Pothos will live emersed for some time. You just need to remove all the potting soil from the roots and make sure no leaves are under the water. There are others that work fairly well, like Nephthytis, Peace lily and Impatiens.

Aglaonema or Chinese evergreen is the best. Again, make sure all the potting mixture is removed and only the white roots are under the water. Any leaves under the water will die off.

It's a good idea to have an air stone attached to an air pump running under the roots to provide a lot of oxygen for the roots. If you do, the plants will grow much better.

B


----------



## AGUILAR3 (Jun 22, 2013)

Most will say that they will rot within weeks only because they have read it somewhere else before and never from experience. If they had experience, they would know that they do in fact thrive under water.

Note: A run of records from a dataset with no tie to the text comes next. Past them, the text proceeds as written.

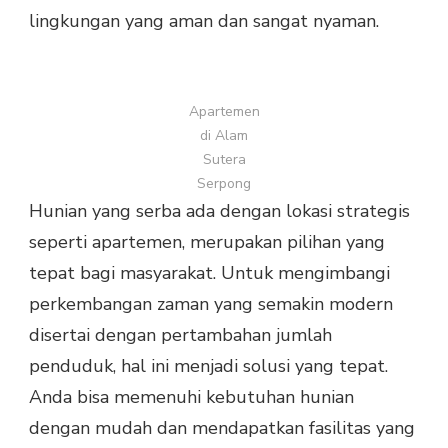
lingkungan yang aman dan sangat nyaman.
Apartemen
di Alam
Sutera
Serpong
Hunian yang serba ada dengan lokasi strategis
seperti apartemen, merupakan pilihan yang
tepat bagi masyarakat. Untuk mengimbangi
perkembangan zaman yang semakin modern
disertai dengan pertambahan jumlah
penduduk, hal ini menjadi solusi yang tepat.
Anda bisa memenuhi kebutuhan hunian
dengan mudah dan mendapatkan fasilitas yang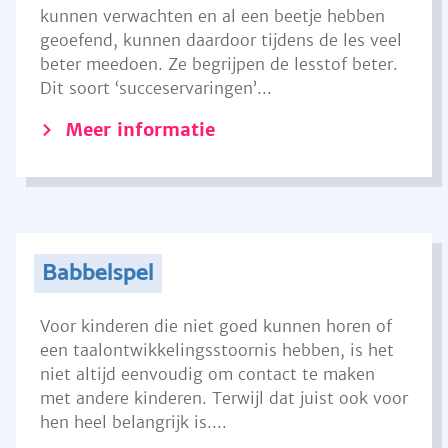
kunnen verwachten en al een beetje hebben
geoefend, kunnen daardoor tijdens de les veel
beter meedoen. Ze begrijpen de lesstof beter.
Dit soort ‘succeservaringen’...
Meer informatie
Babbelspel
Voor kinderen die niet goed kunnen horen of
een taalontwikkelingsstoornis hebben, is het
niet altijd eenvoudig om contact te maken
met andere kinderen. Terwijl dat juist ook voor
hen heel belangrijk is....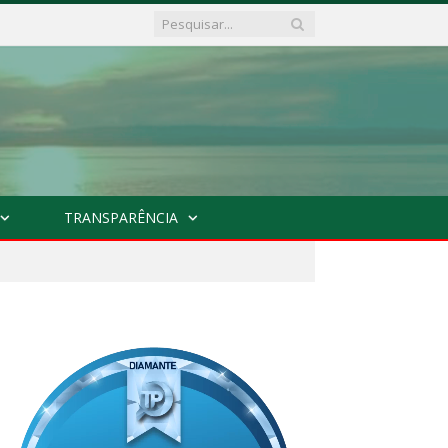
TRANSPARÊNCIA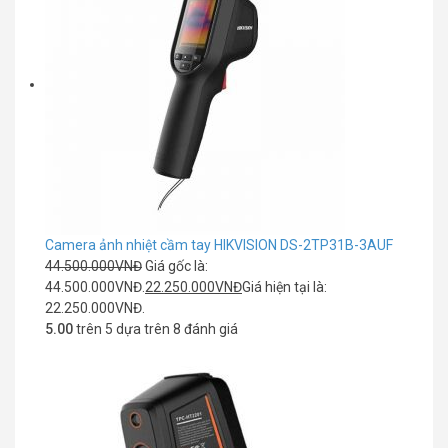
Camera ảnh nhiệt cầm tay HIKVISION DS-2TP31B-3AUF
44.500.000
VNĐ
Giá gốc là:
44.500.000VNĐ.
22.250.000
VNĐ
Giá hiện tại là:
22.250.000VNĐ.
5.00
trên 5 dựa trên
8
đánh giá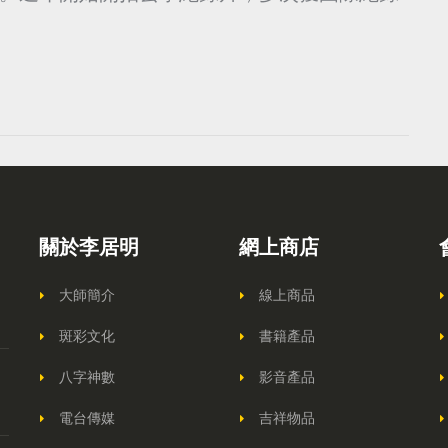
關於李居明
網上商店
大師簡介
線上商品
斑彩文化
書籍產品
八字神數
影音產品
電台傳媒
吉祥物品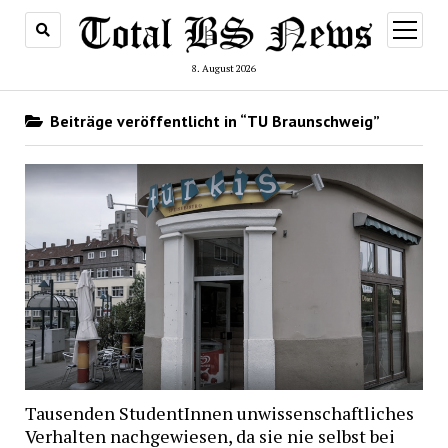
Menü
öffnen
8. August 2026
Beiträge veröffentlicht in “TU Braunschweig”
Tausenden StudentInnen unwissenschaftliches
Verhalten nachgewiesen, da sie nie selbst bei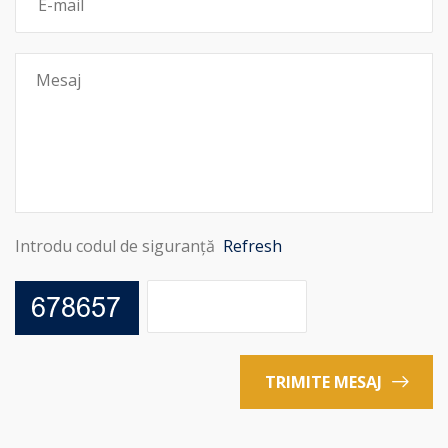
Introdu codul de siguranță
Refresh
TRIMITE MESAJ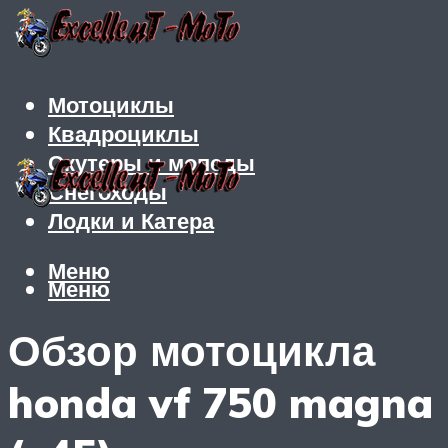
Мотоциклы
Квадроциклы
Скутеры и мопеды
Снегоходы
Лодки и Катера
Меню
Меню
Обзор мотоцикла
honda vf 750 magna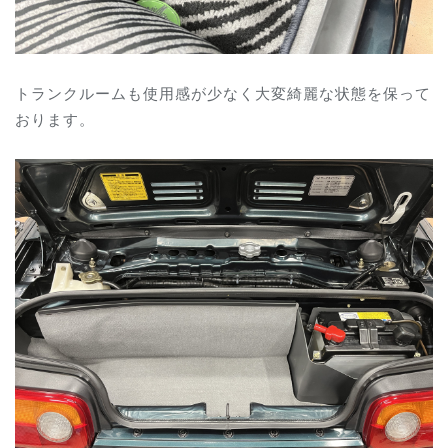
トランクルームも使用感が少なく大変綺麗な状態を保って
おります。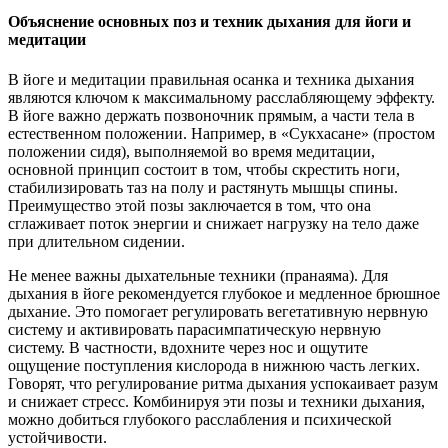
Объяснение основных поз и техник дыхания для йоги и
медитации
В йоге и медитации правильная осанка и техника дыхания
являются ключом к максимальному расслабляющему эффекту.
В йоге важно держать позвоночник прямым, а части тела в
естественном положении. Например, в «Сукхасане» (простом
положении сидя), выполняемой во время медитации,
основной принцип состоит в том, чтобы скрестить ноги,
стабилизировать таз на полу и растянуть мышцы спины.
Преимущество этой позы заключается в том, что она
сглаживает поток энергии и снижает нагрузку на тело даже
при длительном сидении.
Не менее важны дыхательные техники (пранаяма). Для
дыхания в йоге рекомендуется глубокое и медленное брюшное
дыхание. Это помогает регулировать вегетативную нервную
систему и активировать парасимпатическую нервную
систему. В частности, вдохните через нос и ощутите
ощущение поступления кислорода в нижнюю часть легких.
Говорят, что регулирование ритма дыхания успокаивает разум
и снижает стресс. Комбинируя эти позы и техники дыхания,
можно добиться глубокого расслабления и психической
устойчивости.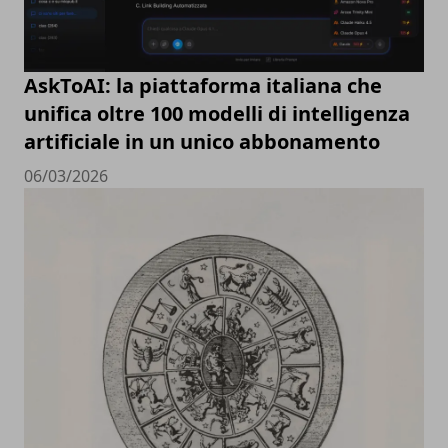
AskToAI: la piattaforma italiana che
unifica oltre 100 modelli di intelligenza
artificiale in un unico abbonamento
06/03/2026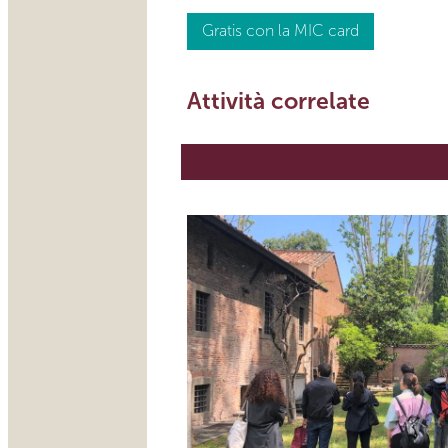
Gratis con la MIC card
Attività correlate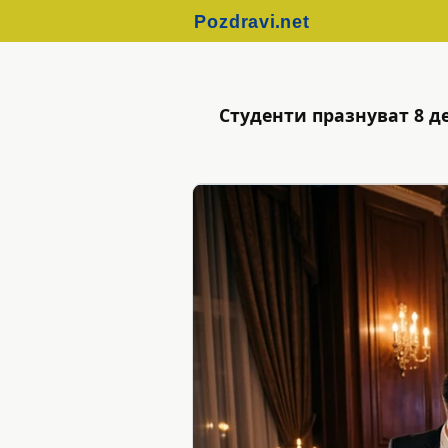
Студенти празнуват 8 д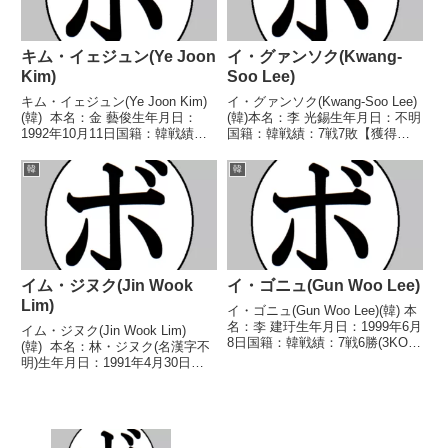
キム・イェジュン(Ye Joon
イ・グァンソク(Kwang-
Kim)
Soo Lee)
キム・イェジュン(Ye Joon Kim)
イ・グァンソク(Kwang-Soo Lee)
(韓) 本名：金 藝俊生年月日：
(韓)本名：李 光錫生年月日：不明
1992年10月11日国籍：韓戦績：
国籍：韓戦績：7戦7敗【獲得タ
27戦22勝(14KO)3敗2分 【獲得タ
イトル】なし【戦歴】
イトル】WBCスーパーバンタム
1978/12/09 ●4R判定 (採点不
韓
韓
級ユース王座IBFアジアスーパー
明) キム・チョルホ
バンタム級王座WBAアジ...
(韓)1980/06/29 ●10R判定 0-3(...
イム・ジヌク(Jin Wook
イ・ゴニュ(Gun Woo Lee)
Lim)
イ・ゴニュ(Gun Woo Lee)(韓) 本
名：李 建玗生年月日：1999年6月
イム・ジヌク(Jin Wook Lim)
8日国籍：韓戦績：7戦6勝(3KO)1
(韓) 本名：林・ジヌク(名漢字不
敗 【獲得タイトル】なし 【戦
明)生年月日：1991年4月30日国
歴】2025/02/22 ○3RKO ファ
籍：韓戦績：28戦12勝(5KO)11敗
ン・ジェドン(韓)2025/06/07
5分 【獲得タイトル】韓国バンタ
○3RK...
ム級王座韓国フェザー級王
座 【戦歴】2009/07/2...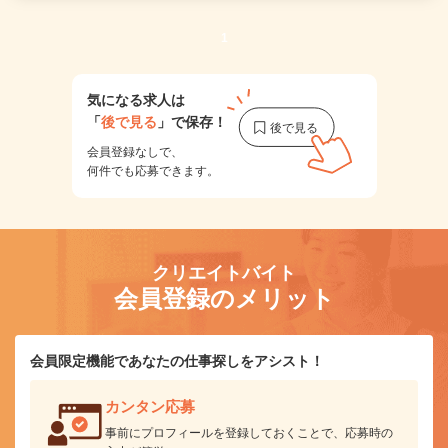
1
気になる求人は
「
後で見る
」で保存！
会員登録なしで、
何件でも応募できます。
クリエイトバイト
会員登録のメリット
会員限定機能であなたの仕事探しをアシスト！
カンタン応募
事前にプロフィールを登録しておくことで、応募時の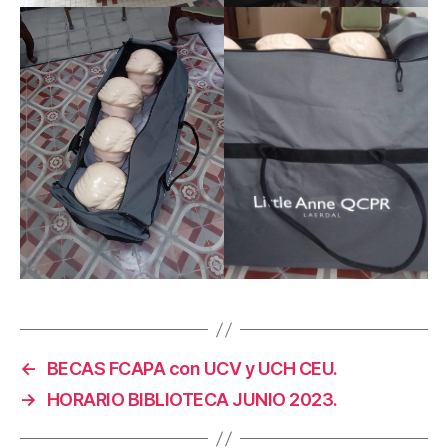
←
BECAS FCAPA con UCV y UCH CEU.
→
HORARIO BIBLIOTECA JUNIO 2023.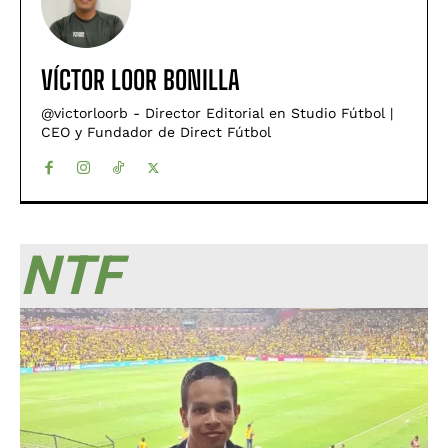
VÍCTOR LOOR BONILLA
@victorloorb - Director Editorial en Studio Fútbol |
CEO y Fundador de Direct Fútbol
NTF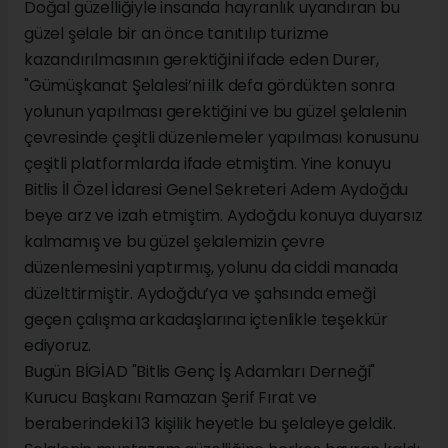
Doğal güzelliğiyle insanda hayranlık uyandıran bu
güzel şelale bir an önce tanıtılıp turizme
kazandırılmasının gerektiğini ifade eden Durer,
"Gümüşkanat Şelalesi’ni ilk defa gördükten sonra
yolunun yapılması gerektiğini ve bu güzel şelalenin
çevresinde çeşitli düzenlemeler yapılması konusunu
çeşitli platformlarda ifade etmiştim. Yine konuyu
Bitlis İl Özel İdaresi Genel Sekreteri Adem Aydoğdu
beye arz ve izah etmiştim. Aydoğdu konuya duyarsız
kalmamış ve bu güzel şelalemizin çevre
düzenlemesini yaptırmış, yolunu da ciddi manada
düzelttirmiştir. Aydoğdu’ya ve şahsında emeği
geçen çalışma arkadaşlarına içtenlikle teşekkür
ediyoruz.
Bugün BİGİAD "Bitlis Genç İş Adamları Derneği"
Kurucu Başkanı Ramazan Şerif Fırat ve
beraberindeki 13 kişilik heyetle bu şelaleye geldik.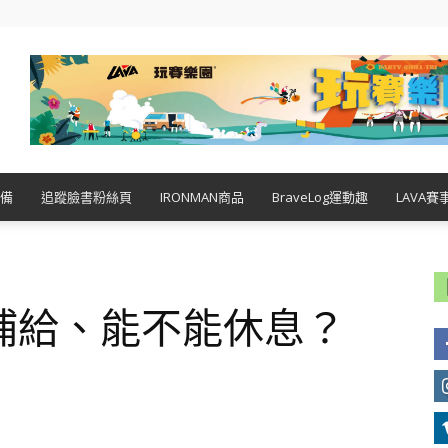
備
追蹤臉書粉絲頁
IRONMAN商品
BraveLog運動趣
LAVA賽
補給、能不能休息？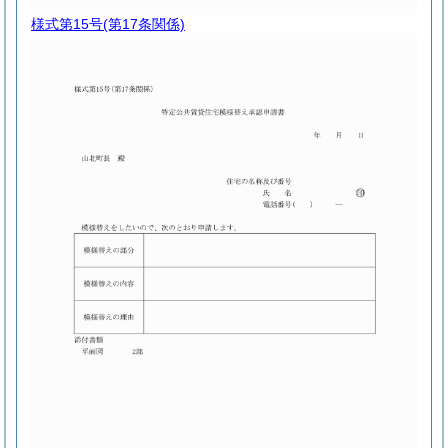
様式第15号
(第17条関係)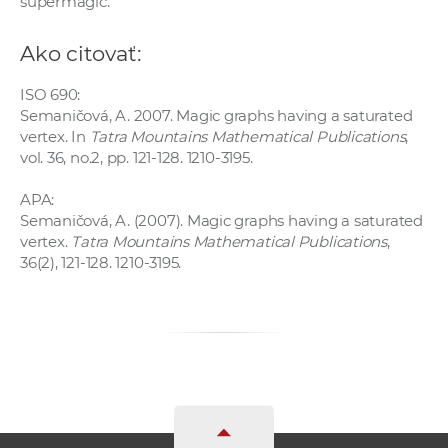
supermagic.
a
c
Ako citovať:
o
v
ISO 690:
n
Semaničová, A. 2007. Magic graphs having a saturated
vertex. In
Tatra Mountains Mathematical Publications
,
í
vol. 36, no.2, pp. 121-128. 1210-3195.
k
o
APA:
c
Semaničová, A. (2007). Magic graphs having a saturated
h
vertex.
Tatra Mountains Mathematical Publications
,
36(2), 121-128. 1210-3195.
S
A
V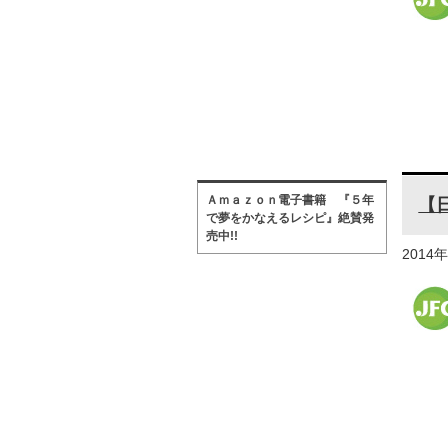
Ａｍａｚｏｎ電子書籍 『５年
【
で夢をかなえるレシピ』絶賛発
売中!!
2014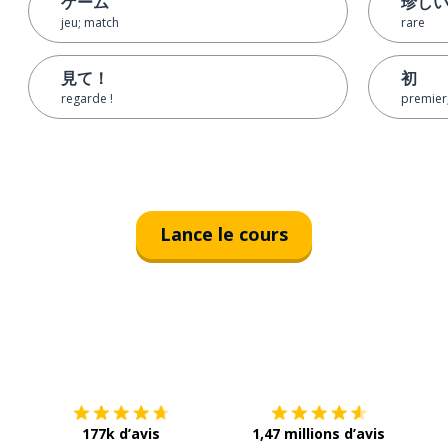
ゲーム
珍し
jeu; match
rare
見て！
初
regarde !
premier
Lance le cours
Télécharge via
App Store
Tél
177k d’avis
1,47 millions d’avis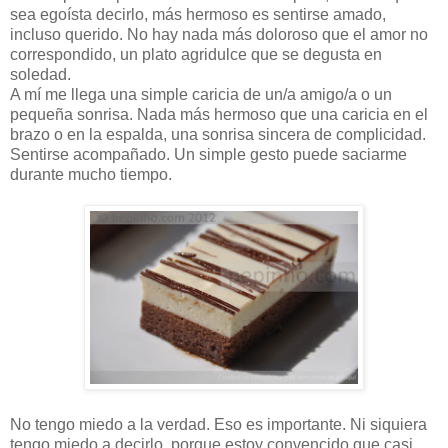
sea egoísta decirlo, más hermoso es sentirse amado,
incluso querido. No hay nada más doloroso que el amor no
correspondido, un plato agridulce que se degusta en
soledad.
A mí me llega una simple caricia de un/a amigo/a o un
pequeña sonrisa. Nada más hermoso que una caricia en el
brazo o en la espalda, una sonrisa sincera de complicidad.
Sentirse acompañado. Un simple gesto puede saciarme
durante mucho tiempo.
No tengo miedo a la verdad. Eso es importante. Ni siquiera
tengo miedo a decirlo, porque estoy convencido que casi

Google search images for "pothos aquarium" and you will see tons of tanks with submerged pothos. My 3g betta tank has had a potho for over 8 months now.


----------



## Indian fern (Jul 16, 2012)

AGUILAR3 said:


> Most will say that they will rot within weeks only because they have read it somewhere else before and never from experience. If they had experience, they would know that they do in fact thrive under water.
> 
> Google search images for "pothos aquarium" and you will see tons of tanks with submerged pothos. My 3g betta tank has had a potho for over 8 months now.


REALLY!? Wow I think I am gonna try it. If it dies its fine its just pothos. Thanks!


----------